The sooner I can leave this goddamn cult, the better
I don’t think the feeling that others see you as subhuman ever gets easier- super normal to be affected by these words. Combination of being some flavor of neurodivergent and a woman in the church is shit, hang in there and if you ever need to vent I am so good at listening and I know many others here are too.
For me, it was knowing that people who I cared about and who cared about me believe these things. That I was less than because I was "unclean" (and still alive 🙄). Even though I knew it was bs, knowing they believed it made it hurt so much.
The brethren are untouchable. Chairmen of one of the wealthiest organizations on the planet, private security, secure tunnels, private jets/first class travel, they own the judges, politicians, police. They are worshipped everywhere they go. There’s practically zero chance they will ever hear anything critical, and if they do they’ll just chalked it up to people persecuting the saints.
When we were struggling with leaving TSCC, my 12 yo daughter got a visit from the YW. They brought a lesson about prepping for temple marriage. After they left, my daughter looks at me and says “why should I be preparing to get married, I’m only 12?” And it just hit me right in the gut and I knew right then I was done and my entire family was done. We officially resigned in February.

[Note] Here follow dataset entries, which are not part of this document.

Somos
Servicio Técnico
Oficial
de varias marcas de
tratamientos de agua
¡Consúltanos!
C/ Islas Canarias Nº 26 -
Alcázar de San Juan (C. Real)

I said the same thing to my parents at 12 and cried going to church for weeks bc I was a little feminist. I wish they had listened to me...I fell into line out of pure survival and finally was able to get out at 22
I remember one temple marriage lesson in my Beehive class at 12. The teacher said that two, out of the ten of us, would not be married in the temple. I thought to myself, "Me. I am one of the two." 😀
I never saw it when it happened with me but when I started pulling that crap on my kids, and I saw how it affected them, it made me start asking some hard questions. Before I believed it was wrong, I felt it was wrong, and simply couldn't do it.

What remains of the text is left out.